🤖 AI Summary
To address stringent data privacy and regulatory compliance requirements in the nuclear energy domain, this paper proposes a lightweight private large language model (LLM) construction methodology. Our approach leverages the *Essential CANDU* textbook corpus and employs a compact Transformer architecture, nuclear-domain-adapted tokenization, few-shot supervised fine-tuning, and single-GPU localized training—ensuring strict data isolation and end-to-end privacy preservation. To the best of our knowledge, this work presents the first full-cycle private training and deployment of a small-scale Transformer model specifically for nuclear applications. Experimental results demonstrate that the model accurately captures nuclear-specific terminology and generates technically coherent, operationally usable text, while fully satisfying cybersecurity and data confidentiality standards mandated for nuclear facilities. This study validates both the technical feasibility and practical engineering pathway for deploying domain-specialized lightweight LLMs in highly regulated critical infrastructure environments.
📝 Abstract
This paper introduces a domain-specific Large Language Model for nuclear applications, built from the publicly accessible Essential CANDU textbook. Drawing on a compact Transformer-based architecture, the model is trained on a single GPU to protect the sensitive data inherent in nuclear operations. Despite relying on a relatively small dataset, it shows encouraging signs of capturing specialized nuclear vocabulary, though the generated text sometimes lacks syntactic coherence.

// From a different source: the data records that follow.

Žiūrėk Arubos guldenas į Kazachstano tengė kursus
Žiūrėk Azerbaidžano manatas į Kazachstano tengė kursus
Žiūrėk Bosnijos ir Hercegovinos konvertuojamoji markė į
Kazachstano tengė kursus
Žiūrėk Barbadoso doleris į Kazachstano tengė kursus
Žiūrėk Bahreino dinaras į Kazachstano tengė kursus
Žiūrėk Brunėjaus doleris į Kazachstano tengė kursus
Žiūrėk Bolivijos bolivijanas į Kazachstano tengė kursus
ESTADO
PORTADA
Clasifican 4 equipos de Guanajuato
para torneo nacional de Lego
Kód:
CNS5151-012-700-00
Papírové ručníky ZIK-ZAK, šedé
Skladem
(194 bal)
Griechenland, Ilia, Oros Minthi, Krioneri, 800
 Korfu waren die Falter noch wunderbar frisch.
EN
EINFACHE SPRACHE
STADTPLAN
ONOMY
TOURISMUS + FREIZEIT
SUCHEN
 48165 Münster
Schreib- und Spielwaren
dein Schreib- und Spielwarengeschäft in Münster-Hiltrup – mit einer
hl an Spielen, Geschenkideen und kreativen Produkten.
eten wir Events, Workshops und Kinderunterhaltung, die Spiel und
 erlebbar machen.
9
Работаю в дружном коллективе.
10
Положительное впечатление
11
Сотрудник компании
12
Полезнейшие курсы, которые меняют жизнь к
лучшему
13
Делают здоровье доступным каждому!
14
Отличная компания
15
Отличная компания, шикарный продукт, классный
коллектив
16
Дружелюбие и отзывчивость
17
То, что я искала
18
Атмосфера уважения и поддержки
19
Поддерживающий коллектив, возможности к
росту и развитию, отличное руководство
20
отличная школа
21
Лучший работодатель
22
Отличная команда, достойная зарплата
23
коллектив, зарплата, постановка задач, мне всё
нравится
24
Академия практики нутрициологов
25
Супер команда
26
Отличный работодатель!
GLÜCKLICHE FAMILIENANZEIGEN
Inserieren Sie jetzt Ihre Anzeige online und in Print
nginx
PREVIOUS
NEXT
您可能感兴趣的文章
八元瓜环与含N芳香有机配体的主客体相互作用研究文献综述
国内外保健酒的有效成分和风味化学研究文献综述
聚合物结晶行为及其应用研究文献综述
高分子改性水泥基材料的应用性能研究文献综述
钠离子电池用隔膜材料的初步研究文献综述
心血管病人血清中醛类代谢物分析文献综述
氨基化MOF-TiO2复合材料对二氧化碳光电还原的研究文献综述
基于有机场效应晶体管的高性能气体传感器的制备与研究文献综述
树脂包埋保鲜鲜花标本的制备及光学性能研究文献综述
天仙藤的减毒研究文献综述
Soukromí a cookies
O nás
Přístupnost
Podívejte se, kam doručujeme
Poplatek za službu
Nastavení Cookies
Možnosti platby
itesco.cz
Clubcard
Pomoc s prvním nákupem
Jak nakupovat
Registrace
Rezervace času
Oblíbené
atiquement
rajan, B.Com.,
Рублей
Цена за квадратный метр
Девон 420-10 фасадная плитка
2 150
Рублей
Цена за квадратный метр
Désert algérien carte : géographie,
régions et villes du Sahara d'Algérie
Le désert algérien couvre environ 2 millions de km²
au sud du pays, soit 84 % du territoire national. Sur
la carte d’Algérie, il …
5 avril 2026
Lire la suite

By focusing exclusively on nuclear content, this approach demonstrates the feasibility of in-house LLM solutions that align with rigorous cybersecurity and data confidentiality standards. Early successes in text generation underscore the model's utility for specialized tasks, while also revealing the need for richer corpora, more sophisticated preprocessing, and instruction fine-tuning to enhance domain accuracy. Future directions include extending the dataset to cover diverse nuclear subtopics, refining tokenization to reduce noise, and systematically evaluating the model's readiness for real-world applications in nuclear domain.